--- Material to process Enclosed Below ---
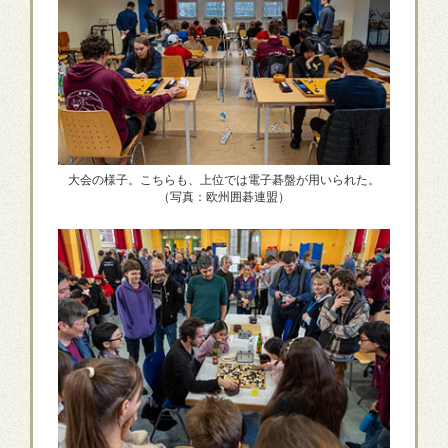
大会の様子。こちらも、上位では電子碁盤が用いられた。
（写真：欧州囲碁連盟）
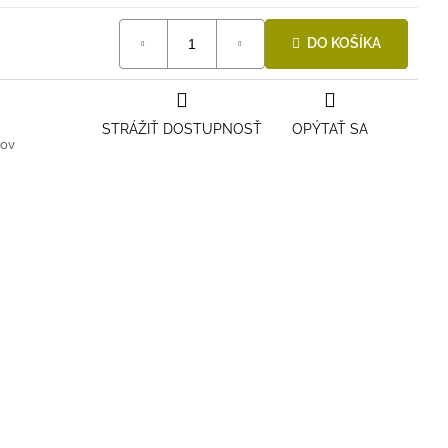
DO KOŠÍKA
STRÁŽIŤ DOSTUPNOSŤ
OPÝTAŤ SA
kov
--- End of Enclosed Material to process ---
Exercise prompt |
Pictures are to be left out when the entries above are repeated exactly.

Exercise result |
大会の様子。こちらも、上位では電子碁盤が用いられた。
（写真：欧州囲碁連盟）
DO KOŠÍKA
STRÁŽIŤ DOSTUPNOSŤ
OPÝTAŤ SA
kov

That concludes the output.